Every year, diseases caused by contaminated drinking water kills hundreds of thousands of people around the world. Detecting contamination early — before dangerous microorganisms have a chance to multiply — would save countless lives.
Right now, however, testing water samples means sending them to a lab. In remote communities, or even in big cities like Beijing where each building has its own water tank, that simply isn’t feasible. And even where it is feasible, it takes several days to get results.
Dr. Chang-qing Xu and Tianyi Guo are proposing a better alternative: an in-line analyzer that can test drinking water and produce results in less than an hour, without the need for lab facilities or technical expertise.
As a professor of engineering physics at McMaster University, Xu has spent years developing micro-flow cytometers and photonic sensors capable of detecting even low levels of E. coli, a bacteria that indicates water contamination. Now, Guo — the general manager of Hamilton’s Forsee Instruments — is incorporating those components into an automated, user-friendly and commercially viable device that could revolutionize water quality monitoring.
“There’s (at this moment) no similar product that is available on the market,” says Xu.
Tag, you’re it
The multi-stage process starts by passing a water sample through a ceramic membrane to help concentrate microorganisms, making them easier to detect. Next, the system tags E. coli with fluorescent antibodies that bind specifically to those bacteria. After that, the sample is pumped one cell at a time through the ultra-narrow channel of Xu’s micro-flow cytometer, which uses a laser to prompt the tagged cells emit light. The system then tallies up those glowing cells, providing an accurate estimate of bacterial numbers.
Currently, this type of approach is used in high-tech hospital diagnostic labs. Guo and Xu aim to make it affordable, simple and portable. “Our role is to reduce the flow cytometry to a microchip level,” Xu explains.
To do that, they face three main challenges. “Number one, you don’t want to miss any of the [E. coli] cells. Number two, you don’t want any miscounting,” says Xu. “Number three, you want the counting to be as fast as possible.”
They’ve made significant headway on the first challenge. Preliminary research shows that the micro-filtration system can successfully concentrate more than 90 per cent of E. coli cells, providing a highly accurate read on levels of water contamination.

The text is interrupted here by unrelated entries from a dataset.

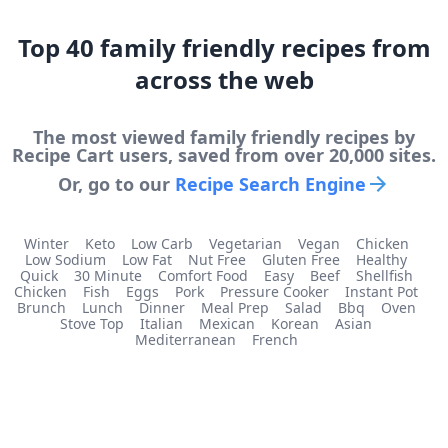
Top
40
family friendly
recipes from
across the web
The most viewed
family friendly
recipes by
Recipe Cart users, saved from over 20,000 sites.
Or, go to our
Recipe Search Engine
Winter
Keto
Low Carb
Vegetarian
Vegan
Chicken
Low Sodium
Low Fat
Nut Free
Gluten Free
Healthy
Quick
30 Minute
Comfort Food
Easy
Beef
Shellfish
Chicken
Fish
Eggs
Pork
Pressure Cooker
Instant Pot
Brunch
Lunch
Dinner
Meal Prep
Salad
Bbq
Oven
Stove Top
Italian
Mexican
Korean
Asian
Mediterranean
French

In terms of miscounting, Xu is working to address this potential “cross-talk”: ensuring that the sensors can differentiate between E. coli and other particles. Although they’ve had good results in the lab using the antibodies, Xu is working with his biochemistry colleagues at McMaster to see if there are other approaches that could be even more effective.
But it’s the speed at which Forsee’s system can generate results that really promises to turn heads. Instead of waiting over a week for a lab report, users could have results in under an hour. In time, Xu hopes to get that number down to half an hour or even 10 minutes.

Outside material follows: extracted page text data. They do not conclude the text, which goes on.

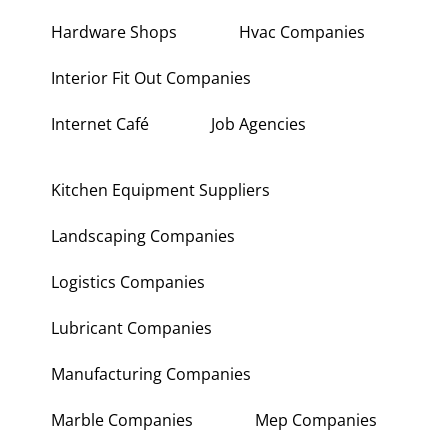
Hardware Shops
Hvac Companies
Interior Fit Out Companies
Internet Café
Job Agencies
Kitchen Equipment Suppliers
Landscaping Companies
Logistics Companies
Lubricant Companies
Manufacturing Companies
Marble Companies
Mep Companies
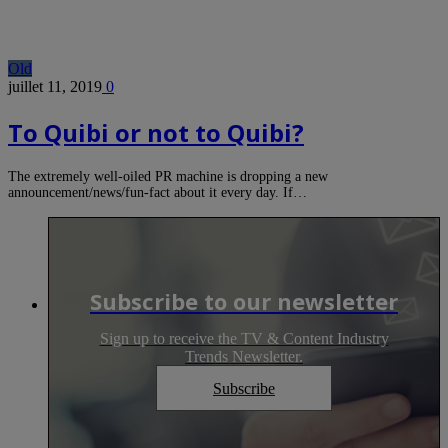
Old
juillet 11, 2019
0
To Quibi or not to Quibi?
The extremely well-oiled PR machine is dropping a new
announcement/news/fun-fact about it every day. If…
Subscribe to our newsletter
Sign up to receive the TV & Content Industry
Trends Newsletter.
Subscribe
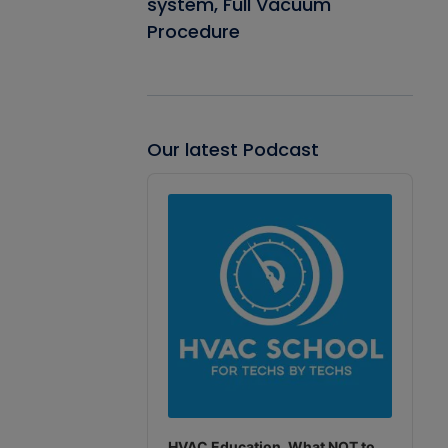
system, Full Vacuum
Procedure
Our latest Podcast
Audio
Player
HVAC Education. What NOT to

At Guo’s end, the challenge is to automate the system and create a tool that’s simple and easy to operate. “It’s very hard to make sure every component is working perfectly with each other,” he says. “If one little bubble goes inside the system, it will cause a problem.”
Powerhouse partners
The joint venture is part of the broader McMaster-Jiangsu International Technology Development and Translation Centre: a partnership with manufacturers and researchers in China to commercialize new water treatment and monitoring technologies.
With funding from the Advancing Water Technology (AWT) program, Forsee will collaborate with McMaster to help get the one-of-a-kind technology market-ready as soon as possible. The AWT program, which is supported by the Federal Economic Development Agency for Southern Ontario (FedDev Ontario), helps companies in Ontario leverage the province’s research facilities and academic expertise to develop water technologies with global potential. In addition to tapping into Xu’s research expertise, Forsee also benefits from access to industry-standard facilities needed for prototyping and testing. “For a small startup with a limited budget, that support makes a big difference,” says Guo.

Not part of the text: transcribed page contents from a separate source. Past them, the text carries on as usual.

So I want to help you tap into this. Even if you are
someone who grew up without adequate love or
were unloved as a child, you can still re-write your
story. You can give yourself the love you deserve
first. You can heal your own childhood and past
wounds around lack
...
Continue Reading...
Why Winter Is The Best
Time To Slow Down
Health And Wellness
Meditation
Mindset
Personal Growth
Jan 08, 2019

A working prototype is nearing completion and Xu and Guo are looking ahead to field-testing the analyzer in several different communities across Ontario. If all goes well, Forsee could be shipping out sample devices to potential customers by the end of 2018.
“Without the AWT program, the process of this commercialization would be much slower,” Guo says.
High-impact results
Once it is commercially available, the technology promises to make a huge impact on public health around the world. Reliable, real-time access to water quality information — without the need for expensive labs or technical expertise — will help prevent outbreaks and save lives.
For Guo, that opportunity to provide a practical tool that addresses real-world problems is highly rewarding. “Doing my PhD program, I focused on research,” he says. “Now, I can make a real system, which can be used by everybody. I think that’s amazing.”